40 yılı aşkın bir süredir okurlarıyla dertleşen, onlara destek olmaya çalışan Güzin Abla kimdir?
Güzin Sayar, sizin tanıdığınız adıyla "Güzin Abla", kökeni Reşat Nuri Güntekin ve Refik Halit Karay´a uzanan, köklü bir ailenin kızıdır. Dedesi Mahmut Hayri Bey´e ait Erenköy, Ethem Efendi Caddesi'nde, Haremlik ve selamlık bulunan eski dönemin o bağ köşkü diye tabir edilen ahşap bir köşkte dünyaya geldi. Ne yazık ki, babasını çok genç yaşta kaybetti. Annesi Mediha Sayar, çok zeki ve çalışkan bir insandı. Babası üst düzey bir devlet memuruydu. O yine de eşini kaybettikten sonra, 3 yaşındaki küçük Güzin´i alıp baba evine döndüğünde, ailesine yük olmamak için çalışmaya başladı. Alman mektebi mezunuydu. Üç lisan biliyordu. O dönemde, Türkiye´nin ilk çalışan kadınlarından biriydi.

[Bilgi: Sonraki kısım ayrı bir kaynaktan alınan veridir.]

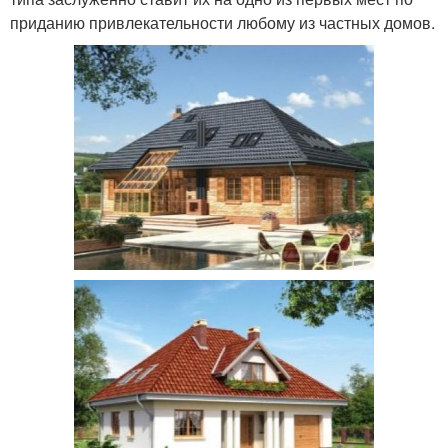
приданию привлекательности любому из частных домов.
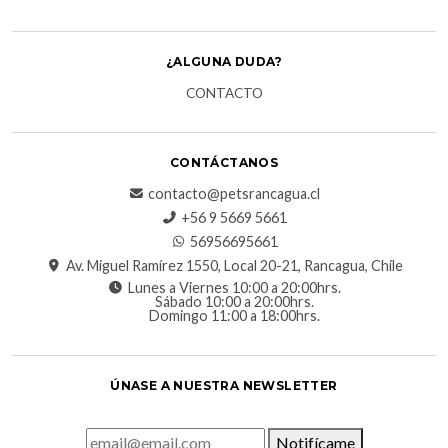
¿ALGUNA DUDA?
CONTACTO
CONTÁCTANOS
contacto@petsrancagua.cl
‪+56 9 5669 5661‬
56956695661‬
Av. Miguel Ramírez 1550, Local 20-21, Rancagua, Chile
Lunes a Viernes 10:00 a 20:00hrs.
Sábado 10:00 a 20:00hrs.
Domingo 11:00 a 18:00hrs.
ÚNASE A NUESTRA NEWSLETTER
Notifícame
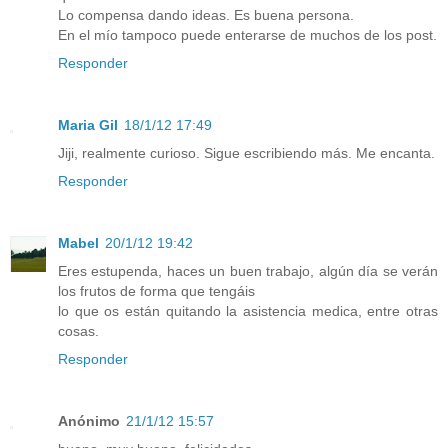
Lo compensa dando ideas. Es buena persona.
En el mío tampoco puede enterarse de muchos de los post.
Responder
Maria Gil
18/1/12 17:49
Jiji, realmente curioso. Sigue escribiendo más. Me encanta.
Responder
Mabel
20/1/12 19:42
Eres estupenda, haces un buen trabajo, algún día se verán
los frutos de forma que tengáis
lo que os están quitando la asistencia medica, entre otras
cosas.
Responder
Anónimo
21/1/12 15:57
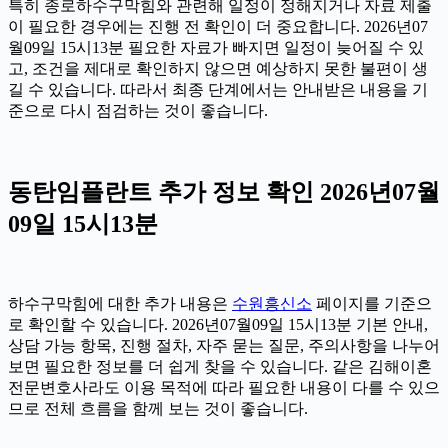
특히 종로하수구막힘와 관련해 일정이 정해지거나 자료 제출
이 필요한 경우에는 진행 전 확인이 더 중요합니다. 2026년07
월09일 15시13분 필요한 자료가 빠지면 일정이 늦어질 수 있
고, 조건을 제대로 확인하지 않으면 예상하지 못한 불편이 생
길 수 있습니다. 따라서 최종 단계에서는 안내받은 내용을 기
준으로 다시 점검하는 것이 좋습니다.
동탄임플란트 추가 정보 확인 2026년07월
09일 15시13분
하수구막힘에 대한 추가 내용은
수원흥신소
페이지를 기준으
로 확인할 수 있습니다. 2026년07월09일 15시13분 기본 안내,
상담 가능 항목, 진행 절차, 자주 묻는 질문, 주의사항을 나누어
보면 필요한 정보를 더 쉽게 찾을 수 있습니다. 같은 김해이혼
전문변호사라도 이용 목적에 따라 필요한 내용이 다를 수 있으
므로 전체 흐름을 함께 보는 것이 좋습니다.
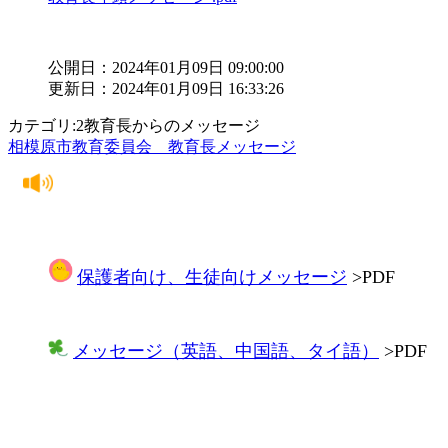
公開日：2024年01月09日 09:00:00
更新日：2024年01月09日 16:33:26
カテゴリ:2教育長からのメッセージ
相模原市教育委員会 教育長メッセージ
保護者向け、生徒向けメッセージ
>PDF
メッセージ（英語、中国語、タイ語）
>PDF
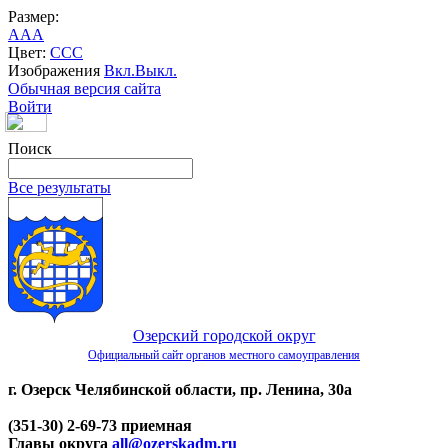
Размер:
A
A
A
Цвет:
C
C
C
Изображения
Вкл.
Выкл.
Обычная версия сайта
Войти
Поиск
Все результаты
Озерский городской округ
Официальный сайт органов местного самоуправления
г. Озерск Челябинской области, пр. Ленина, 30а
(351-30) 2-69-73 приемная
Главы округа
all@ozerskadm.ru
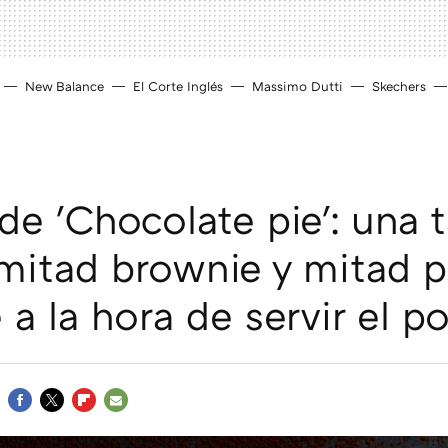
New Balance
El Corte Inglés
Massimo Dutti
Skechers
de 'Chocolate pie': una t
mitad brownie y mitad pa
e a la hora de servir el p
FACEBOOK
TWITTER
FLIPBOARD
E-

Güzin Sayar, Harbiye Orduevi´nin karşısındaki evlerinden, Notre Dame De Sion Fransız Kız Lisesi´ne gidip gelirken, genç bir subaya aşık oldu. Annesinin muhalefetine rağmen, 16 yaşında o subayla evlendi. Son derece ince ruhlu, piyano çalan, mürebbiyelerle büyümüş bir genç kadınla, daha zor koşullarda yaşamış ve yatılı bir askeri okulda büyümüş olan bu genç adam pek bağdaşamamışlardı. Küçük kızları dünyaya geldikten bir süre sonra, eşinin başka bir kadını; hem de evli ve 2 çocuklu bir kadını, sevmesi nedeniyle, ayrılmak zorunda kaldı. Birkaç yıl sonra evlendiği mimar Tayfur Şehbal ile de 5 yıllık evliliğini de yine bir başka kadının araya girmesiyle noktalamak zorunda kaldı.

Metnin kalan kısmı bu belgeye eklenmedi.